Although Tom was a dreamer, he used his science background to answer car questions on the show. Sometimes, to his amazement, he even got the answers right.

“He was really a genius,” says Berman, “and had a tremendous mind and a tremendous facile mind. He also had two sort of interesting qualities. One was he was very honest. He sort of had a good BS detector, and when someone was skipping around an issue that needed to be talked about or needed to said, he’d bore in on it. And the other quality was that he really didn’t like authority.” In his biography, I read some of those jobs he had and how he decided to quit because he grew tired of them, or didn’t enjoy them. Once he quit a good job and to keep some money coming in, he put up a sign in an apartment complex he lived in that he’d paint rooms for $50.00 each. This from a guy with a string of awesome degrees, made me smile.
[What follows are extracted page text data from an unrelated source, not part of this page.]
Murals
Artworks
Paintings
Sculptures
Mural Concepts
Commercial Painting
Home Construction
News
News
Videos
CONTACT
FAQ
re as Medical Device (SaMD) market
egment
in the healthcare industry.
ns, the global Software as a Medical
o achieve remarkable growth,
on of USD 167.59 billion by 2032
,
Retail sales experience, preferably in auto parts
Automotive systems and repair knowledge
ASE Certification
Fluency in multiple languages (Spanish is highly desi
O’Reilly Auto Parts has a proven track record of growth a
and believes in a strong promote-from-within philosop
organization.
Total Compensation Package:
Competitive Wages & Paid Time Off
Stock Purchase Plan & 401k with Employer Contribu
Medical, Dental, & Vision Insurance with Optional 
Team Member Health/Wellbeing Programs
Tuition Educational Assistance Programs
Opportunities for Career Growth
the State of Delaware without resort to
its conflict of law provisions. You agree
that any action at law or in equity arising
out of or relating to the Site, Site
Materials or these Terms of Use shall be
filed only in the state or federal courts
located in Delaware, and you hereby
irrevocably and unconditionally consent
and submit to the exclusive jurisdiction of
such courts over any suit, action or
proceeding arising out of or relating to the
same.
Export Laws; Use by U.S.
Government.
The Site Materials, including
For those of you who listen to NPR, you heard all the tributes that came in about him the day he died. Terry Gross brought back an early interview she did with the brothers and also had Doug Berman, long time boss and friend talk about Tom, too. The one positive thing I heard that day is that the reruns of thirty plus years is going to continue on NPR. So if you have never heard this show or haven’t listened to it in a long time, tune in to Car Talk at 10:00 a.m. Saturday mornings (at least that’s the time it’s on my station. I’m also able to hear it again at noon on Sunday if I’ve missed the Saturday show.) The reruns are going to continue not only as a tribute to Tom and for Ray, his brother, but also because  it’s such a popular radio show, I’m sure it helps when it comes time for twice yearly fund drives to support NPR.
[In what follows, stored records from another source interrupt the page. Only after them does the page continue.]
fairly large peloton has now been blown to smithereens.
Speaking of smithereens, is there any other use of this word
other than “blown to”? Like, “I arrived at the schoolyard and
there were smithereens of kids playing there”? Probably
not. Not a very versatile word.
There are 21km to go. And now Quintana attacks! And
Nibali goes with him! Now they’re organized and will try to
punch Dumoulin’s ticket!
Three comments out of many on their site: 

Judy – Even on a bad day, the sound of their laughter could make me smile. I will miss Tom’s laugh, but my loss pales in comparison to the loss Ray must be feeling. My heart goes out to him. Their relationship on air was one of the treasures they shared with us. He was an authentic man, and that is becoming a more rare thing every day.
Jefe68 – RIP Tom Magliozzi. Car Talk was more than show about cars, it was humor, philosophy, advice on relationships, and most of all that infectious unforgettable laugh of Tom “don’t drive like my brother” Magliozzi. The world lost two great Italian Americans this week named Tom. (I don’t know who the other Tom was.)
Ethan Schwartz – I’ve been listening to Tom & Ray for over 20 years during which they have been a constant source of joy and happiness in my life, like visiting with cherished relatives. Even though Tom is gone now, his wit, wisdom and personality (or lacks thereof) will continue into the future another 20 years and well beyond. I met them once at a cafĂ© in Cambridge and can honestly say they were as welcoming and friendly as they are on the show; They’re both wonderful people – my deepest condolences to Ray, the Magliozzi family and everyone else who will miss Tom.

If you want to learn more about the Car Talk Guys and especially about Tom, just Google "Car Talk Guys" and their website plus a lot of other information will come up - much more than I wrote here.

Have you ever listened to Car Talk?

Do you have a favorite radio program?